Collected data

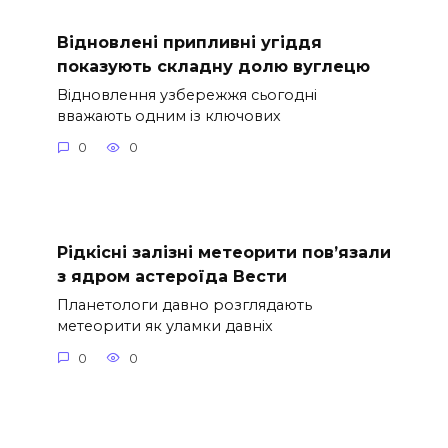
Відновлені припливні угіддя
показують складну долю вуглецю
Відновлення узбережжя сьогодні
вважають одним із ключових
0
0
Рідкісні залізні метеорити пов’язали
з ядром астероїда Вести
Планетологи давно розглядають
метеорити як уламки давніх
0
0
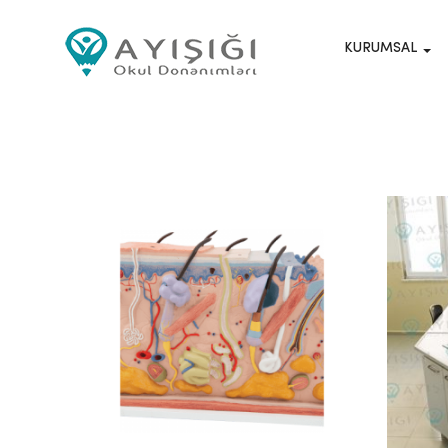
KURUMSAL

---

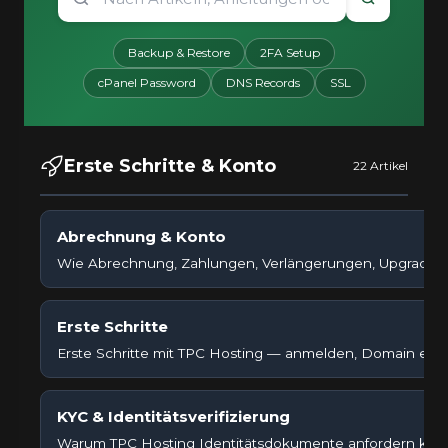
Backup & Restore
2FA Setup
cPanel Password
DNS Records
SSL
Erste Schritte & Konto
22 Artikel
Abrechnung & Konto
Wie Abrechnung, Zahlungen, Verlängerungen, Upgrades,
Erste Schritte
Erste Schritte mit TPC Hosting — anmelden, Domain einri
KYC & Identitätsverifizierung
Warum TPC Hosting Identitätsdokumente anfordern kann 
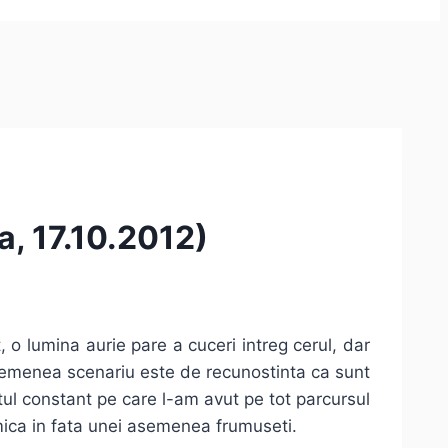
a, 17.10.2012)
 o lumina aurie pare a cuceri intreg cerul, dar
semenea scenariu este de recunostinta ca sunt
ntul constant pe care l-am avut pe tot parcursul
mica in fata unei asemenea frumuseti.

--

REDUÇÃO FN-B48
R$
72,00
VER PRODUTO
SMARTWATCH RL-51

(YOUR OBJECTIVE)
Report each line in the preceding entries that holds the string "Schritte".

(OUTPUT FOR THIS TASK)
Erste Schritte & Konto
Erste Schritte
Erste Schritte mit TPC Hosting — anmelden, Domain einri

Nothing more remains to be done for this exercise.